A total of 29 female workers at a seafood processing plant on the outskirts of town had ‘moderate breathing difficulties’ after a gas leak occurred in the factory in Thoothukudi at about midnight on Friday.
As 22 of them were being treated in 3 private hospitals within the town, they are fine and stable while seven patients were discharged after getting first medical care.
According to local officials, the company has stopped production due to “minor gas leakage” but several departments’ officers have visited the factory situated along Thoothukudi – Madurai Highway linking Pudur Pandiapuram with other parts of Tamil Nadu for inspection by officials from different government departments since it is populated mostly by women numbering three hundred.
After processing and packing the seafood, they took their meal at about 11.10 p.m. on Friday night. However, as they ate their late supper, some “suffocation and burning sensation” was experienced by them in their eyes when “white coloured” smoke partially covered the meal room. A total of 29 workers —21 from Kumbakonam and 8 others from Odisha—were taken to three private hospitals in Thoothukudi Town.
“Therefore, four are still in ICU while others are being treated,” explained health department officials that attended to these victims at hospitals.

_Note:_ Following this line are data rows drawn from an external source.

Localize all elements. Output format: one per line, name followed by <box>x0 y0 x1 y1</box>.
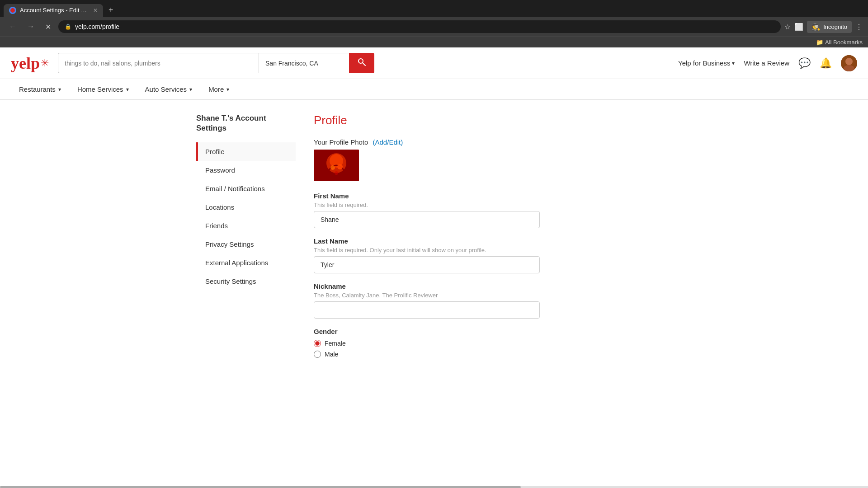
sidebar-item-password[interactable]: Password <box>196 161 296 179</box>
yelp-for-business-label: Yelp for Business <box>678 59 730 67</box>
user-avatar[interactable] <box>841 55 857 71</box>
last-name-input[interactable] <box>314 256 540 273</box>
profile-photo-image[interactable] <box>314 150 359 181</box>
profile-photo-svg <box>314 150 359 181</box>
sidebar-item-external-applications[interactable]: External Applications <box>196 253 296 272</box>
write-review-label: Write a Review <box>744 59 789 67</box>
nav-more-label: More <box>208 85 224 93</box>
svg-line-2 <box>363 63 365 66</box>
nickname-hint: The Boss, Calamity Jane, The Prolific Re… <box>314 292 672 299</box>
profile-content: Profile Your Profile Photo (Add/Edit) <box>314 113 672 367</box>
sidebar-item-locations[interactable]: Locations <box>196 198 296 216</box>
gender-female-label: Female <box>325 340 346 347</box>
nav-more-chevron: ▾ <box>226 86 229 93</box>
bookmarks-folder[interactable]: 📁 All Bookmarks <box>816 39 863 46</box>
nav-restaurants-label: Restaurants <box>19 85 56 93</box>
sidebar-link-friends[interactable]: Friends <box>198 216 296 235</box>
sidebar-link-email-notifications[interactable]: Email / Notifications <box>198 179 296 198</box>
search-what-input[interactable] <box>58 53 259 73</box>
messages-icon[interactable]: 💬 <box>798 57 811 69</box>
main-content: Shane T.'s Account Settings Profile Pass… <box>185 113 683 367</box>
tab-close-button[interactable]: ✕ <box>93 7 98 14</box>
profile-photo-label-text: Your Profile Photo <box>314 138 368 146</box>
folder-icon: 📁 <box>816 39 823 46</box>
sidebar-item-profile[interactable]: Profile <box>196 142 296 161</box>
logo-text: yelp <box>11 54 40 73</box>
write-review-link[interactable]: Write a Review <box>744 59 789 67</box>
gender-male-radio[interactable] <box>314 351 321 358</box>
bookmark-star-icon[interactable]: ☆ <box>784 23 791 31</box>
nav-home-services-chevron: ▾ <box>126 86 129 93</box>
nickname-input[interactable] <box>314 301 540 319</box>
sidebar: Shane T.'s Account Settings Profile Pass… <box>196 113 296 367</box>
profile-heading: Profile <box>314 113 672 127</box>
reload-button[interactable]: ✕ <box>42 21 55 33</box>
nav-home-services[interactable]: Home Services ▾ <box>69 79 137 99</box>
search-button[interactable] <box>349 53 374 73</box>
svg-point-4 <box>845 58 853 65</box>
gender-female-option[interactable]: Female <box>314 340 672 347</box>
search-form <box>58 53 374 73</box>
sidebar-link-privacy-settings[interactable]: Privacy Settings <box>198 235 296 253</box>
nav-auto-services-label: Auto Services <box>145 85 187 93</box>
first-name-label: First Name <box>314 192 672 200</box>
last-name-label: Last Name <box>314 237 672 245</box>
gender-male-label: Male <box>325 351 338 358</box>
profile-photo-edit-link[interactable]: (Add/Edit) <box>373 138 403 146</box>
header-actions: Yelp for Business ▾ Write a Review 💬 🔔 <box>678 55 857 71</box>
profile-photo-label: Your Profile Photo (Add/Edit) <box>314 138 672 146</box>
nickname-label: Nickname <box>314 282 672 290</box>
notifications-icon[interactable]: 🔔 <box>820 57 832 69</box>
last-name-group: Last Name This field is required. Only y… <box>314 237 672 273</box>
browser-tabs: Account Settings - Edit Your Pr... ✕ + <box>0 0 868 17</box>
gender-female-radio[interactable] <box>314 340 321 347</box>
forward-button[interactable]: → <box>24 21 38 33</box>
back-button[interactable]: ← <box>5 21 20 33</box>
account-settings-title: Shane T.'s Account Settings <box>196 113 296 133</box>
first-name-hint: This field is required. <box>314 202 672 208</box>
first-name-group: First Name This field is required. <box>314 192 672 228</box>
sidebar-item-friends[interactable]: Friends <box>196 216 296 235</box>
yelp-logo[interactable]: yelp ✳ <box>11 54 49 73</box>
first-name-input[interactable] <box>314 211 540 228</box>
tab-favicon <box>9 7 16 14</box>
new-tab-button[interactable]: + <box>105 4 117 17</box>
site-header: yelp ✳ Yelp for Business ▾ Write a Revie… <box>0 47 868 79</box>
search-where-input[interactable] <box>259 53 349 73</box>
logo-burst-icon: ✳ <box>41 57 49 69</box>
active-tab[interactable]: Account Settings - Edit Your Pr... ✕ <box>4 4 103 17</box>
nav-home-services-label: Home Services <box>77 85 123 93</box>
gender-label: Gender <box>314 328 672 335</box>
address-bar[interactable]: 🔒 <box>58 20 781 33</box>
svg-point-9 <box>330 165 335 170</box>
browser-chrome: Account Settings - Edit Your Pr... ✕ + ←… <box>0 0 868 47</box>
sidebar-link-password[interactable]: Password <box>198 161 296 179</box>
secure-icon: 🔒 <box>65 23 71 30</box>
nav-restaurants-chevron: ▾ <box>58 86 61 93</box>
nav-auto-services[interactable]: Auto Services ▾ <box>137 79 201 99</box>
sidebar-item-privacy-settings[interactable]: Privacy Settings <box>196 235 296 253</box>
nav-auto-services-chevron: ▾ <box>189 86 192 93</box>
address-input[interactable] <box>75 23 774 30</box>
nav-restaurants[interactable]: Restaurants ▾ <box>11 79 69 99</box>
bookmarks-bar: 📁 All Bookmarks <box>0 37 868 47</box>
sidebar-item-email-notifications[interactable]: Email / Notifications <box>196 179 296 198</box>
profile-photo-section: Your Profile Photo (Add/Edit) <box>314 138 672 181</box>
yelp-for-business-link[interactable]: Yelp for Business ▾ <box>678 59 735 67</box>
extension-icon[interactable]: ⬜ <box>794 23 803 31</box>
browser-toolbar: ← → ✕ 🔒 ☆ ⬜ 🕵 Incognito ⋮ <box>0 17 868 37</box>
menu-icon[interactable]: ⋮ <box>855 23 863 31</box>
gender-male-option[interactable]: Male <box>314 351 672 358</box>
nav-more[interactable]: More ▾ <box>200 79 237 99</box>
svg-point-10 <box>337 164 343 169</box>
bookmarks-label: All Bookmarks <box>825 39 863 46</box>
sidebar-link-external-applications[interactable]: External Applications <box>198 253 296 272</box>
sidebar-link-security-settings[interactable]: Security Settings <box>198 272 296 291</box>
sidebar-link-locations[interactable]: Locations <box>198 198 296 216</box>
sidebar-item-security-settings[interactable]: Security Settings <box>196 272 296 291</box>
sidebar-link-profile[interactable]: Profile <box>198 142 296 161</box>
nickname-group: Nickname The Boss, Calamity Jane, The Pr… <box>314 282 672 319</box>
last-name-hint: This field is required. Only your last i… <box>314 247 672 253</box>
tab-title: Account Settings - Edit Your Pr... <box>20 7 88 14</box>
yelp-for-business-chevron: ▾ <box>732 60 735 66</box>
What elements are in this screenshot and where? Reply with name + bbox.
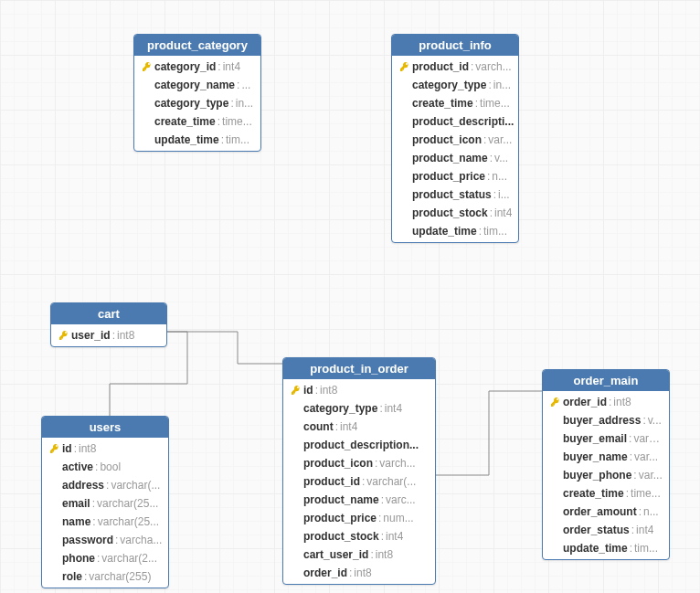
entity-title: product_category (134, 35, 260, 56)
field-type: int8 (613, 395, 631, 409)
field-row[interactable]: product_description... (283, 436, 435, 454)
field-row[interactable]: update_time: tim... (134, 131, 260, 149)
field-name: product_name (303, 492, 379, 507)
connector-line (436, 391, 542, 475)
field-type: int4 (386, 529, 403, 544)
key-cell (548, 397, 563, 408)
field-type: varchar(... (366, 474, 416, 489)
field-name: count (303, 419, 334, 434)
field-row[interactable]: buyer_phone: var... (543, 466, 669, 484)
field-name: product_icon (412, 132, 482, 147)
connector-line (110, 384, 187, 416)
field-row[interactable]: product_price: num... (283, 509, 435, 527)
field-row[interactable]: active: bool (42, 458, 168, 476)
field-row[interactable]: id: int8 (283, 381, 435, 399)
field-name: product_price (412, 169, 485, 184)
field-type: varch... (475, 59, 511, 74)
field-row[interactable]: category_type: in... (134, 94, 260, 112)
entity-users[interactable]: usersid: int8active: booladdress: varcha… (41, 416, 169, 588)
field-row[interactable]: password: varcha... (42, 531, 168, 549)
field-name: create_time (412, 96, 473, 111)
entity-title: order_main (543, 370, 669, 391)
field-row[interactable]: category_type: int4 (283, 399, 435, 418)
field-type: int8 (79, 441, 96, 456)
field-row[interactable]: buyer_email: varc... (543, 429, 669, 448)
field-row[interactable]: product_stock: int4 (392, 204, 518, 222)
field-name: order_id (563, 395, 607, 409)
field-name: buyer_phone (563, 468, 631, 482)
field-row[interactable]: name: varchar(25... (42, 513, 168, 531)
field-name: buyer_name (563, 450, 628, 464)
field-row[interactable]: count: int4 (283, 418, 435, 436)
field-row[interactable]: role: varchar(255) (42, 567, 168, 586)
field-row[interactable]: buyer_address: v... (543, 411, 669, 429)
field-row[interactable]: category_id: int4 (134, 58, 260, 76)
field-row[interactable]: create_time: time... (392, 94, 518, 112)
field-type: int8 (354, 566, 371, 580)
field-type: n... (492, 169, 507, 184)
field-type: int8 (117, 328, 134, 343)
field-row[interactable]: order_id: int8 (543, 393, 669, 411)
field-row[interactable]: category_type: in... (392, 76, 518, 94)
field-row[interactable]: category_name: ... (134, 76, 260, 94)
entity-order_main[interactable]: order_mainorder_id: int8buyer_address: v… (542, 369, 670, 560)
field-row[interactable]: cart_user_id: int8 (283, 545, 435, 564)
field-type: varchar(2... (101, 551, 157, 566)
field-type: var... (639, 468, 663, 482)
entity-product_category[interactable]: product_categorycategory_id: int4categor… (133, 34, 261, 152)
field-name: update_time (154, 132, 219, 147)
field-row[interactable]: email: varchar(25... (42, 494, 168, 513)
entity-title: product_in_order (283, 358, 435, 379)
field-type: v... (648, 413, 662, 428)
primary-key-icon (49, 443, 60, 454)
primary-key-icon (58, 330, 69, 341)
field-row[interactable]: product_id: varch... (392, 58, 518, 76)
field-row[interactable]: product_name: varc... (283, 491, 435, 509)
entity-cart[interactable]: cartuser_id: int8 (50, 302, 167, 347)
field-row[interactable]: phone: varchar(2... (42, 549, 168, 567)
field-row[interactable]: order_status: int4 (543, 521, 669, 539)
field-row[interactable]: product_icon: varch... (283, 454, 435, 472)
field-name: product_description... (303, 438, 419, 452)
field-name: create_time (154, 114, 216, 129)
field-row[interactable]: address: varchar(... (42, 476, 168, 494)
entity-fields: order_id: int8buyer_address: v...buyer_e… (543, 391, 669, 559)
entity-product_in_order[interactable]: product_in_orderid: int8category_type: i… (282, 357, 436, 585)
field-type: tim... (226, 132, 249, 147)
field-row[interactable]: product_status: i... (392, 185, 518, 204)
field-row[interactable]: create_time: time... (134, 112, 260, 131)
field-row[interactable]: buyer_name: var... (543, 448, 669, 466)
field-row[interactable]: id: int8 (42, 439, 168, 458)
entity-product_info[interactable]: product_infoproduct_id: varch...category… (391, 34, 519, 243)
field-type: time... (222, 114, 252, 129)
field-row[interactable]: update_time: tim... (392, 222, 518, 240)
field-name: active (62, 460, 93, 474)
field-type: int4 (385, 401, 402, 416)
field-row[interactable]: product_id: varchar(... (283, 472, 435, 491)
entity-title: users (42, 417, 168, 438)
field-name: product_stock (303, 529, 379, 544)
field-name: product_name (412, 151, 488, 165)
field-row[interactable]: product_price: n... (392, 167, 518, 185)
field-row[interactable]: product_stock: int4 (283, 527, 435, 545)
field-row[interactable]: create_time: time... (543, 484, 669, 503)
field-type: int4 (636, 523, 653, 537)
field-row[interactable]: product_descripti... (392, 112, 518, 131)
field-name: order_id (303, 566, 347, 580)
field-name: phone (62, 551, 95, 566)
field-row[interactable]: update_time: tim... (543, 539, 669, 557)
field-name: product_descripti... (412, 114, 514, 129)
field-type: tim... (634, 541, 658, 556)
key-cell (289, 385, 303, 396)
field-row[interactable]: order_id: int8 (283, 564, 435, 582)
field-row[interactable]: product_name: v... (392, 149, 518, 167)
field-type: varc... (386, 492, 416, 507)
entity-title: cart (51, 303, 166, 324)
field-name: order_status (563, 523, 630, 537)
field-row[interactable]: product_icon: var... (392, 131, 518, 149)
field-row[interactable]: user_id: int8 (51, 326, 166, 344)
primary-key-icon (550, 397, 561, 408)
field-name: product_stock (412, 206, 488, 220)
field-row[interactable]: order_amount: n... (543, 503, 669, 521)
primary-key-icon (291, 385, 302, 396)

These individuals remained stable throughout though.
“There was a gas leak from our cooling equipment,” said an employee who works at the seafood processing plant where this accident occurred. After inhaling it those affected went to six hospitals including the three mentioned above as well as returned home directly after initial care according to him. He also denied absolutely that there was any ammonia leakage involved here.

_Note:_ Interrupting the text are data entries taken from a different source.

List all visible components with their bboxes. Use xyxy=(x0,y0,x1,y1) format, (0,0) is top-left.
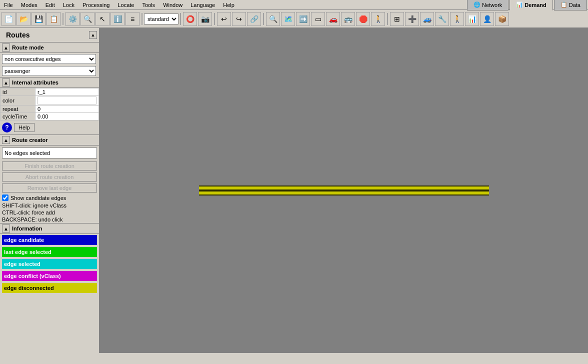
menu-window[interactable]: Window xyxy=(159,1,186,9)
info-last-edge: last edge selected xyxy=(2,247,97,257)
undo-btn[interactable]: ↩ xyxy=(217,12,231,26)
hint-ctrl: CTRL-click: force add xyxy=(0,209,99,216)
show-candidate-row: Show candidate edges xyxy=(0,194,99,202)
internal-attr-header[interactable]: ▲ Internal attributes xyxy=(0,77,99,88)
menu-file[interactable]: File xyxy=(0,1,17,9)
tool-btn[interactable]: 🔧 xyxy=(435,12,449,26)
car-btn[interactable]: 🚗 xyxy=(326,12,340,26)
person-btn[interactable]: 🚶 xyxy=(371,12,385,26)
demand-tab-label: Demand xyxy=(524,2,546,8)
saveas-btn[interactable]: 📋 xyxy=(46,12,60,26)
sep4 xyxy=(214,13,215,25)
route-creator-collapse-btn[interactable]: ▲ xyxy=(2,136,10,144)
svg-rect-2 xyxy=(199,190,489,192)
route-mode-collapse-btn[interactable]: ▲ xyxy=(2,44,10,52)
arrow-btn[interactable]: ➡️ xyxy=(296,12,310,26)
help-button[interactable]: Help xyxy=(14,123,34,132)
network-tab-label: Network xyxy=(482,2,502,8)
menu-edit[interactable]: Edit xyxy=(42,1,59,9)
menu-locate[interactable]: Locate xyxy=(114,1,138,9)
menu-language[interactable]: Language xyxy=(186,1,219,9)
attr-id-name: id xyxy=(0,88,36,96)
open-btn[interactable]: 📂 xyxy=(16,12,30,26)
settings-btn[interactable]: ⚙️ xyxy=(66,12,80,26)
attr-id-value xyxy=(36,88,99,96)
data-tab-icon: 📋 xyxy=(560,2,568,8)
save-btn[interactable]: 💾 xyxy=(32,12,46,26)
attr-row-cycletime: cycleTime xyxy=(0,113,99,120)
route-mode-header[interactable]: ▲ Route mode xyxy=(0,42,99,53)
network-tab-icon: 🌐 xyxy=(474,2,480,8)
remove-last-edge-btn[interactable]: Remove last edge xyxy=(2,184,97,192)
canvas-area[interactable] xyxy=(100,28,588,353)
info-btn[interactable]: ℹ️ xyxy=(110,12,124,26)
vehicle-btn[interactable]: 🚙 xyxy=(420,12,434,26)
help-row: ? Help xyxy=(0,120,99,134)
information-label: Information xyxy=(12,226,42,232)
menu-help[interactable]: Help xyxy=(219,1,238,9)
map-btn[interactable]: 🗺️ xyxy=(281,12,295,26)
panel-title: Routes xyxy=(2,29,34,41)
menu-tools[interactable]: Tools xyxy=(138,1,159,9)
menu-btn[interactable]: ≡ xyxy=(126,12,140,26)
attr-row-id: id xyxy=(0,88,99,96)
color-picker[interactable] xyxy=(38,96,96,104)
abort-route-btn[interactable]: Abort route creation xyxy=(2,172,97,182)
route-mode-dropdown1[interactable]: non consecutive edges consecutive edges xyxy=(2,54,96,64)
menu-lock[interactable]: Lock xyxy=(59,1,78,9)
left-panel: Routes ▲ ▲ Route mode non consecutive ed… xyxy=(0,28,100,353)
container-btn[interactable]: 📦 xyxy=(495,12,509,26)
menu-modes[interactable]: Modes xyxy=(17,1,42,9)
link-btn[interactable]: 🔗 xyxy=(247,12,261,26)
person2-btn[interactable]: 👤 xyxy=(480,12,494,26)
rect-btn[interactable]: ▭ xyxy=(311,12,325,26)
route-mode-dropdown2[interactable]: passenger truck bus xyxy=(2,66,96,76)
road-svg xyxy=(199,186,489,196)
route-mode-dropdown2-row: passenger truck bus xyxy=(0,65,99,77)
mode-select[interactable]: standard xyxy=(144,14,178,24)
bus-btn[interactable]: 🚌 xyxy=(341,12,355,26)
attr-repeat-input[interactable] xyxy=(38,106,96,112)
scroll-up-btn[interactable]: ▲ xyxy=(89,31,97,39)
toolbar: 📄 📂 💾 📋 ⚙️ 🔍 ↖ ℹ️ ≡ standard ⭕ 📷 ↩ ↪ 🔗 🔍… xyxy=(0,10,588,28)
search-btn[interactable]: 🔍 xyxy=(266,12,280,26)
sep2 xyxy=(142,13,142,25)
information-header[interactable]: ▲ Information xyxy=(0,223,99,234)
internal-attr-collapse-btn[interactable]: ▲ xyxy=(2,78,10,86)
select-btn[interactable]: ↖ xyxy=(96,12,110,26)
attr-table: id color repeat cycleTime xyxy=(0,88,99,120)
flow-btn[interactable]: 📊 xyxy=(465,12,479,26)
stop-btn[interactable]: 🛑 xyxy=(356,12,370,26)
route-creator-header[interactable]: ▲ Route creator xyxy=(0,134,99,146)
hint-backspace: BACKSPACE: undo click xyxy=(0,216,99,223)
plus-btn[interactable]: ➕ xyxy=(405,12,419,26)
grid-btn[interactable]: ⊞ xyxy=(390,12,404,26)
attr-cycletime-name: cycleTime xyxy=(0,113,36,120)
tab-network[interactable]: 🌐 Network xyxy=(467,0,508,10)
attr-color-name: color xyxy=(0,96,36,106)
attr-cycletime-value xyxy=(36,113,99,120)
info-edge-candidate: edge candidate xyxy=(2,235,97,245)
info-edge-conflict: edge conflict (vClass) xyxy=(2,271,97,281)
menu-processing[interactable]: Processing xyxy=(78,1,114,9)
finish-route-btn[interactable]: Finish route creation xyxy=(2,162,97,170)
info-edge-selected: edge selected xyxy=(2,259,97,269)
attr-id-input[interactable] xyxy=(38,89,96,95)
help-icon: ? xyxy=(2,122,12,132)
new-btn[interactable]: 📄 xyxy=(2,12,16,26)
walk-btn[interactable]: 🚶 xyxy=(450,12,464,26)
tab-demand[interactable]: 📊 Demand xyxy=(510,0,552,10)
attr-cycletime-input[interactable] xyxy=(38,114,96,120)
circle-btn[interactable]: ⭕ xyxy=(183,12,197,26)
zoom-fit-btn[interactable]: 🔍 xyxy=(80,12,94,26)
show-candidate-checkbox[interactable] xyxy=(2,194,8,201)
camera-btn[interactable]: 📷 xyxy=(198,12,212,26)
no-edges-text: No edges selected xyxy=(4,150,50,156)
information-collapse-btn[interactable]: ▲ xyxy=(2,224,10,232)
redo-btn[interactable]: ↪ xyxy=(232,12,246,26)
info-edge-disconnected: edge disconnected xyxy=(2,283,97,293)
route-creator-label: Route creator xyxy=(12,137,48,143)
data-tab-label: Data xyxy=(569,2,580,8)
attr-repeat-name: repeat xyxy=(0,106,36,113)
tab-data[interactable]: 📋 Data xyxy=(554,0,587,10)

Five fire tenders that arrived at the spot around 11.45 p.m. from SIPCOT, Ottapidaaram, Saahupuram, Thoothukudi Fire Stations doused gas leakage with water and cleared the gas by 2 p.m. Two firefighters also suffered suffocation and were admitted to the hospital for treatment. They are stable, the officials said.

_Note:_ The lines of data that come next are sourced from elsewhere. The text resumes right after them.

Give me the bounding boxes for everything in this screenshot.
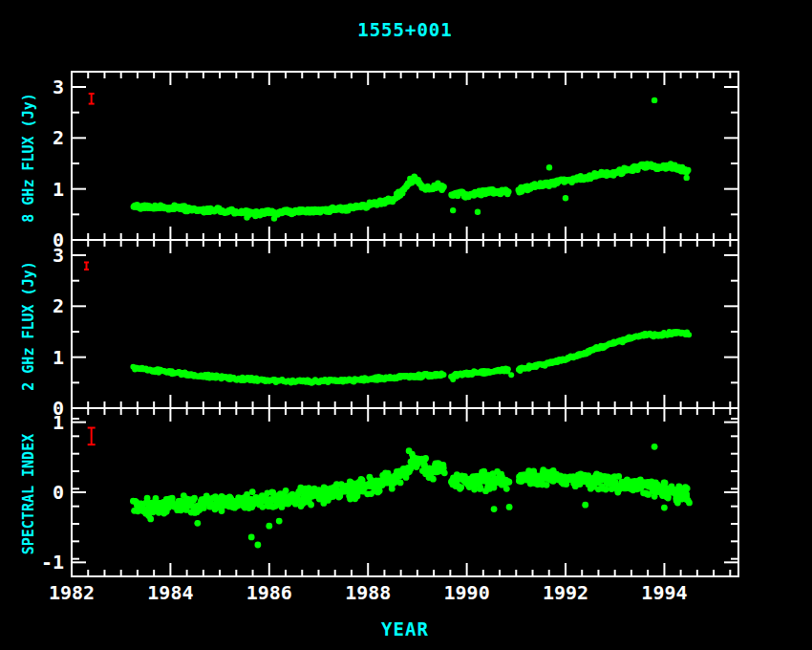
y-tick-labels-panel-2: -101 <box>41 411 64 574</box>
svg-text:2: 2 <box>53 126 64 149</box>
svg-text:1988: 1988 <box>345 581 391 604</box>
y-axis-label-spectral-index: SPECTRAL INDEX <box>19 410 38 578</box>
svg-text:1992: 1992 <box>543 581 588 604</box>
error-bar-panel-1 <box>84 262 89 269</box>
panel-frame-2 <box>72 408 738 576</box>
svg-text:1984: 1984 <box>147 581 193 604</box>
figure: 1555+001 8 GHz FLUX (Jy) 2 GHz FLUX (Jy)… <box>0 0 812 650</box>
error-bar-panel-2 <box>88 428 96 445</box>
y-axis-label-8ghz: 8 GHz FLUX (Jy) <box>19 74 38 242</box>
svg-text:1: 1 <box>53 178 64 201</box>
y-tick-labels-panel-1: 0123 <box>53 244 64 420</box>
y-axis-label-2ghz: 2 GHz FLUX (Jy) <box>19 242 38 410</box>
y-tick-labels-panel-0: 0123 <box>53 76 64 251</box>
svg-text:-1: -1 <box>41 551 64 574</box>
svg-text:1994: 1994 <box>641 581 687 604</box>
svg-text:1982: 1982 <box>49 581 95 604</box>
plot-area: 01230123-1011982198419861988199019921994 <box>0 0 812 650</box>
svg-text:1986: 1986 <box>246 581 292 604</box>
svg-text:1: 1 <box>53 346 64 369</box>
error-bar-panel-0 <box>89 94 95 104</box>
panel-frame-0 <box>72 72 738 240</box>
svg-text:1: 1 <box>53 411 64 434</box>
chart-title: 1555+001 <box>0 19 810 40</box>
svg-text:3: 3 <box>53 244 64 267</box>
series-points-panel-1 <box>130 329 692 386</box>
svg-text:3: 3 <box>53 76 64 98</box>
panel-frame-1 <box>72 240 738 408</box>
svg-text:2: 2 <box>53 294 64 317</box>
svg-text:1990: 1990 <box>444 581 490 604</box>
x-tick-labels: 1982198419861988199019921994 <box>49 581 688 604</box>
series-points-panel-2 <box>130 444 693 548</box>
svg-text:0: 0 <box>53 481 64 504</box>
series-points-panel-0 <box>131 98 692 222</box>
x-axis-label: YEAR <box>0 618 810 639</box>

However, Public Health Department officials have dismissed it as a mere suspicion adding that when they were brought to hospital, there was no smell of ammonia on them. “Anyway we can rule out the leak of ammonia only after the joint spot inspection to be done by officials drawn from various departments including Tamil Nadu Pollution Control Board, Revenue, Police, Labour Welfare, Public Health and Fire and Rescue Services,” asserted a senior public health department official.